▸ **ABOUT THIS EXERCISE**
Read through the records below and copy each line that uses the word "Belediyesi".

▸ **RECORD SET**
^^^^

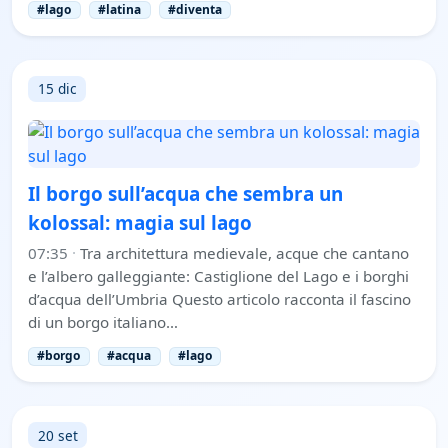
#lago
#latina
#diventa
15 dic
Il borgo sull’acqua che sembra un
kolossal: magia sul lago
07:35
·
Tra architettura medievale, acque che cantano
e l’albero galleggiante: Castiglione del Lago e i borghi
d’acqua dell’Umbria Questo articolo racconta il fascino
di un borgo italiano…
#borgo
#acqua
#lago
20 set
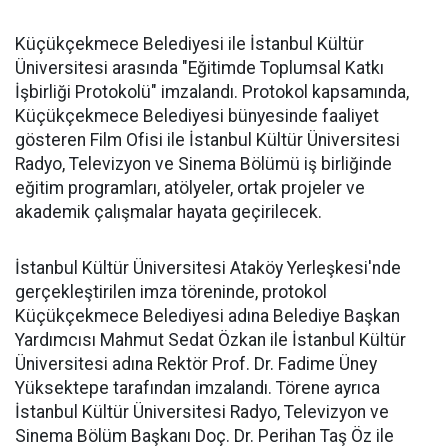
Küçükçekmece Belediyesi ile İstanbul Kültür
Üniversitesi arasında "Eğitimde Toplumsal Katkı
İşbirliği Protokolü" imzalandı. Protokol kapsamında,
Küçükçekmece Belediyesi bünyesinde faaliyet
gösteren Film Ofisi ile İstanbul Kültür Üniversitesi
Radyo, Televizyon ve Sinema Bölümü iş birliğinde
eğitim programları, atölyeler, ortak projeler ve
akademik çalışmalar hayata geçirilecek.
İstanbul Kültür Üniversitesi Ataköy Yerleşkesi'nde
gerçekleştirilen imza töreninde, protokol
Küçükçekmece Belediyesi adına Belediye Başkan
Yardımcısı Mahmut Sedat Özkan ile İstanbul Kültür
Üniversitesi adına Rektör Prof. Dr. Fadime Üney
Yüksektepe tarafından imzalandı. Törene ayrıca
İstanbul Kültür Üniversitesi Radyo, Televizyon ve
Sinema Bölüm Başkanı Doç. Dr. Perihan Taş Öz ile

^^^^

▸ **RESPONSE BOX**
Küçükçekmece Belediyesi ile İstanbul Kültür
Küçükçekmece Belediyesi bünyesinde faaliyet
Küçükçekmece Belediyesi adına Belediye Başkan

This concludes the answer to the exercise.